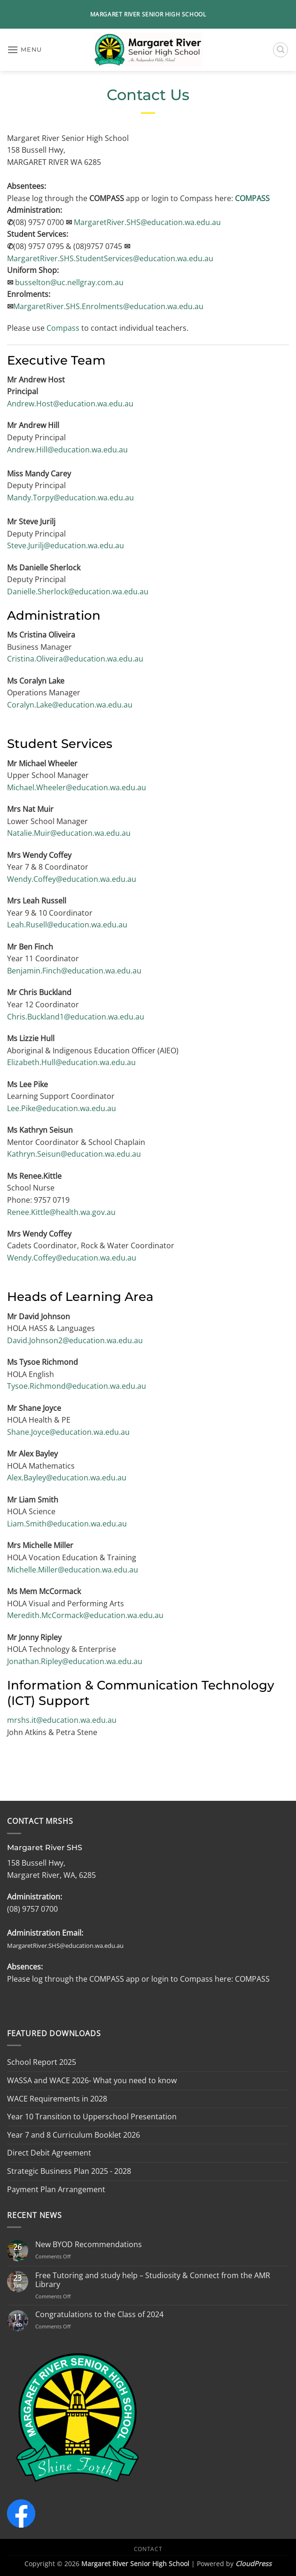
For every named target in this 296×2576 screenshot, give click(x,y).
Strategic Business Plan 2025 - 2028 (69, 2171)
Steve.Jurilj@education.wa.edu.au (65, 545)
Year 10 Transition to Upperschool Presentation (92, 2116)
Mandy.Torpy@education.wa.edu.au (70, 497)
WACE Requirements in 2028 (57, 2098)
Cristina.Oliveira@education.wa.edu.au (75, 659)
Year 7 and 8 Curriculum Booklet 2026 (73, 2135)
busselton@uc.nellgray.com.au (69, 282)
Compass (64, 328)
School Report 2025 (41, 2062)
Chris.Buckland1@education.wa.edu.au (75, 1017)
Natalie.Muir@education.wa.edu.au (69, 833)
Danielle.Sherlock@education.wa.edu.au (77, 591)
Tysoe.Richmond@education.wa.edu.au (76, 1386)
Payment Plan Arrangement (56, 2189)
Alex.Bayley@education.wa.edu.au (66, 1477)
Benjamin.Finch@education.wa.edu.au (74, 970)
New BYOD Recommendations (88, 2244)
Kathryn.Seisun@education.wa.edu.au (74, 1154)
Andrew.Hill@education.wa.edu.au (67, 449)
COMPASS (252, 198)
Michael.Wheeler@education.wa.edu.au (76, 787)
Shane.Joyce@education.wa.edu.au (68, 1432)
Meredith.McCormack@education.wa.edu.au (85, 1615)
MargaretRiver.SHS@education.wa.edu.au (147, 222)
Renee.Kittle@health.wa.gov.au (61, 1212)
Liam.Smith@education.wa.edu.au (67, 1523)
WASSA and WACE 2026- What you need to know (92, 2080)
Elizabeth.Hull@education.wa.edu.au (71, 1062)
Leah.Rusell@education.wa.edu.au (67, 924)
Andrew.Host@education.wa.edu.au (70, 403)
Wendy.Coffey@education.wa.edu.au (71, 879)
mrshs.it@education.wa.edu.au (62, 1720)
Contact (148, 2549)
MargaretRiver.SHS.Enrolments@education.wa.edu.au (108, 306)
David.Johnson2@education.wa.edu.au (75, 1340)
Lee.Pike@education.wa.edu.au (61, 1108)
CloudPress (253, 2563)
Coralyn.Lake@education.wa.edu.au (69, 705)
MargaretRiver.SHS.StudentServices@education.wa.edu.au (110, 258)
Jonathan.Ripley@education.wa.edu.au (74, 1661)
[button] (24, 49)
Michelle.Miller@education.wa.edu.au (72, 1569)
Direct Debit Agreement (49, 2153)
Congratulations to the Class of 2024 (99, 2314)
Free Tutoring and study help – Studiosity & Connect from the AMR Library (152, 2280)
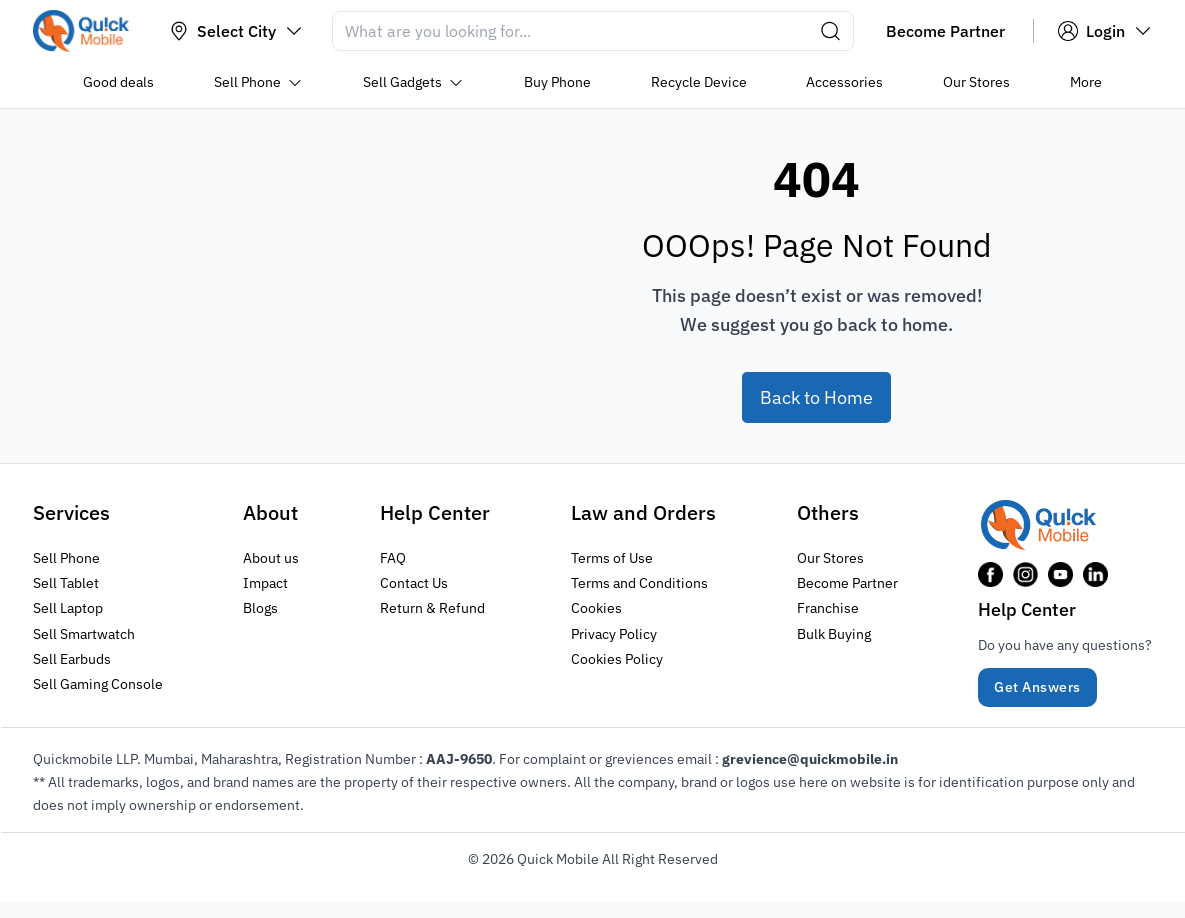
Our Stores (830, 558)
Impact (265, 583)
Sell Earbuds (72, 658)
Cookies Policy (617, 658)
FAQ (393, 558)
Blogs (260, 608)
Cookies (596, 608)
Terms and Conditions (639, 583)
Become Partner (847, 583)
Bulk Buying (834, 633)
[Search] (593, 31)
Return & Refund (432, 608)
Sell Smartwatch (84, 633)
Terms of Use (612, 558)
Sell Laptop (68, 608)
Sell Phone (66, 558)
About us (271, 558)
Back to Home (816, 397)
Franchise (828, 608)
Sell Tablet (66, 583)
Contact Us (414, 583)
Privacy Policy (614, 633)
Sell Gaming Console (98, 683)
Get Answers (1037, 687)
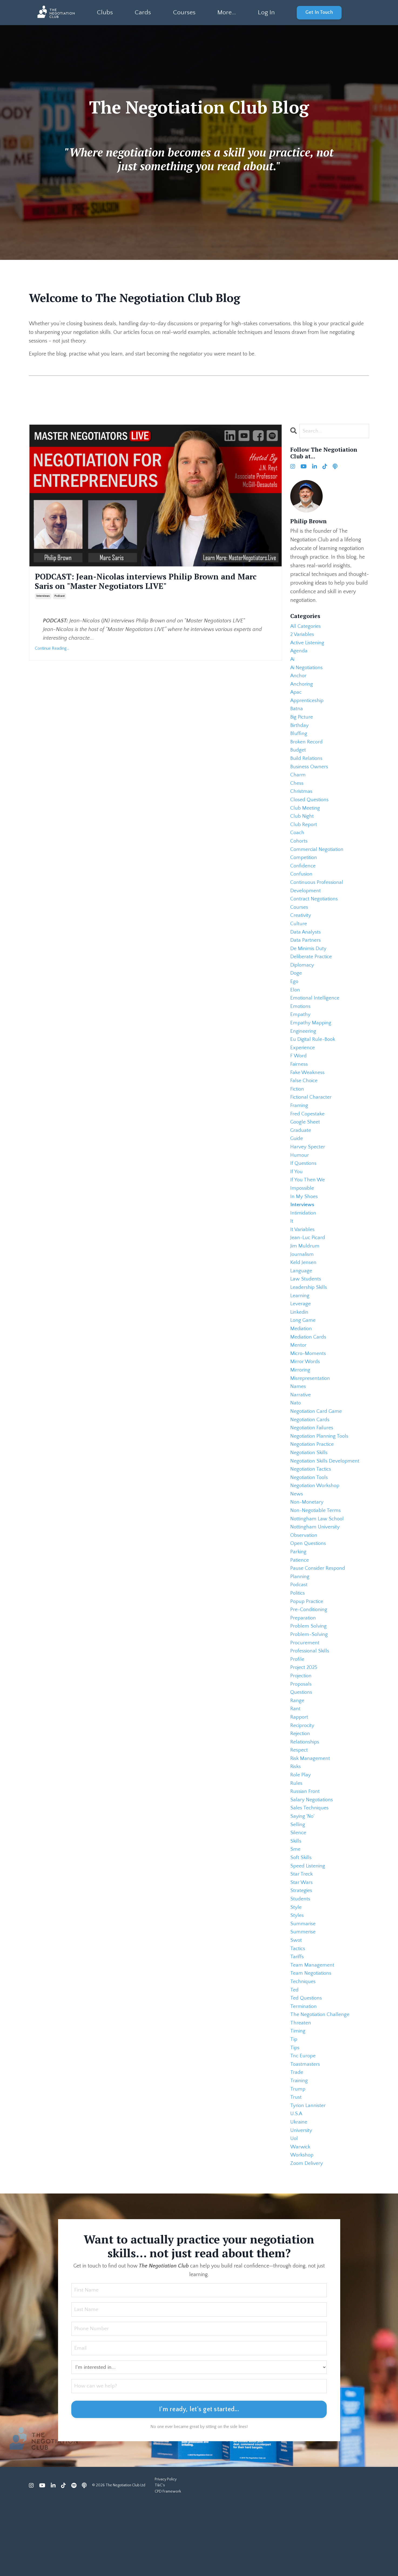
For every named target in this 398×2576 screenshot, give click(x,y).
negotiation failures (312, 1465)
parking (298, 1595)
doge (296, 990)
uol (294, 2209)
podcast (60, 597)
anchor (298, 679)
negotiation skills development (326, 1500)
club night (302, 826)
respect (299, 1803)
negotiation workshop (316, 1526)
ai (292, 662)
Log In (266, 12)
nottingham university (316, 1569)
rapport (299, 1768)
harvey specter (308, 1172)
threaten (300, 2088)
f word (299, 1076)
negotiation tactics (311, 1509)
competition (304, 869)
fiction (297, 1111)
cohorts (299, 852)
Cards (143, 12)
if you (296, 1197)
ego (294, 999)
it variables (303, 1258)
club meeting (305, 817)
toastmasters (305, 2131)
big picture (302, 722)
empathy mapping (311, 1042)
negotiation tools (310, 1517)
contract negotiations (315, 912)
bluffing (299, 739)
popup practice (307, 1647)
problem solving (309, 1673)
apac (296, 696)
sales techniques (310, 1863)
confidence (303, 878)
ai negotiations (307, 670)
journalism (302, 1284)
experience (303, 1068)
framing (299, 1128)
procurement (305, 1690)
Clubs (105, 12)
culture (298, 938)
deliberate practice (311, 973)
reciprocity (303, 1777)
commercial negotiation (318, 860)
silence (298, 1889)
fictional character (311, 1120)
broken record (307, 748)
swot (296, 2001)
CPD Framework (168, 2563)
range (297, 1751)
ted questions (306, 2062)
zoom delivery (307, 2235)
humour (299, 1180)
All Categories (306, 627)
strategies (301, 1950)
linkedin (299, 1344)
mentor (298, 1379)
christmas (301, 800)
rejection (300, 1785)
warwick (300, 2218)
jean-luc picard (308, 1267)
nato (295, 1440)
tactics (298, 2010)
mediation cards (309, 1370)
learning (300, 1327)
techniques (303, 2045)
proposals (301, 1733)
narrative (300, 1431)
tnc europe (303, 2122)
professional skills (310, 1699)
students (300, 1958)
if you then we (307, 1206)
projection (301, 1725)
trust (296, 2166)
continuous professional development (318, 899)
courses (299, 921)
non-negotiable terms (316, 1552)
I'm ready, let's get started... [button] (199, 2481)
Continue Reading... (52, 649)
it (291, 1249)
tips (295, 2114)
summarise (303, 1984)
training (299, 2148)
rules (296, 1837)
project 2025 (304, 1716)
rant (295, 1759)
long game (303, 1353)
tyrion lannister (308, 2174)
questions (301, 1742)
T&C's (160, 2557)
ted (294, 2053)
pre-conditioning (309, 1656)
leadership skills (309, 1318)
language (301, 1301)
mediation (301, 1362)
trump (298, 2157)
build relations (307, 765)
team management (312, 2027)
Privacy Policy (166, 2551)
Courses (184, 12)
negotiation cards (310, 1457)
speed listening (308, 1924)
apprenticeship (308, 705)
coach (297, 843)
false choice (304, 1102)
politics (298, 1638)
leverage (300, 1336)
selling (297, 1880)
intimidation (304, 1241)
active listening (308, 644)
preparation (303, 1664)
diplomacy (302, 981)
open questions (308, 1586)
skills (296, 1898)
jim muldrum (305, 1275)
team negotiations (311, 2036)
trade (296, 2140)
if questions (304, 1189)
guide (297, 1163)
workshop (302, 2226)
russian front (305, 1846)
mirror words (306, 1396)
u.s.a (296, 2183)
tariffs (297, 2019)
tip (294, 2105)
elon (295, 1007)
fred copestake (308, 1137)
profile (297, 1707)
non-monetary (307, 1543)
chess (297, 791)
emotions (301, 1025)
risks (296, 1820)
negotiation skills (310, 1491)
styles (297, 1975)
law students (306, 1310)
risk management (310, 1811)
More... (226, 12)
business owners (310, 774)
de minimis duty (309, 964)
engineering (303, 1051)
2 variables (302, 636)
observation (304, 1578)
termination (304, 2071)
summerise (303, 1993)
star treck (301, 1932)
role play (300, 1829)
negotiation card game (317, 1448)
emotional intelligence (315, 1016)
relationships (305, 1794)
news (296, 1535)
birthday (299, 731)
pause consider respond (319, 1612)
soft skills (301, 1915)
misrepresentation (311, 1414)
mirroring (300, 1405)
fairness (299, 1085)
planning (300, 1621)
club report (304, 834)
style (296, 1967)
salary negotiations (312, 1854)
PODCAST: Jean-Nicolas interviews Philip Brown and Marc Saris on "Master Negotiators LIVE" (149, 582)
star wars (301, 1941)
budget (298, 757)
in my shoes (304, 1223)
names (298, 1422)
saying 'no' (302, 1872)
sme (295, 1906)
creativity (301, 930)
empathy (300, 1033)
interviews (43, 597)
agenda (299, 653)
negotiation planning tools (320, 1474)
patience (299, 1604)
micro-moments (308, 1388)
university (301, 2200)
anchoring (302, 687)
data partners (305, 955)
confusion (301, 886)
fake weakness (308, 1094)
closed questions (310, 808)
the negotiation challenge (320, 2079)
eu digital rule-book (313, 1059)
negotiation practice (313, 1483)
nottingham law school (317, 1561)
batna (296, 713)
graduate (301, 1154)
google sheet (305, 1146)
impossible (303, 1215)
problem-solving (309, 1682)
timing (298, 2096)
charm (298, 783)
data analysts (306, 947)
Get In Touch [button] (319, 12)
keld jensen (303, 1293)
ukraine (299, 2192)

##############################

Work order: Only the lines that contain the word "practice" should be copied from the material.

Response for this exercise:
popup practice (307, 1647)
deliberate practice (311, 973)
negotiation practice (313, 1483)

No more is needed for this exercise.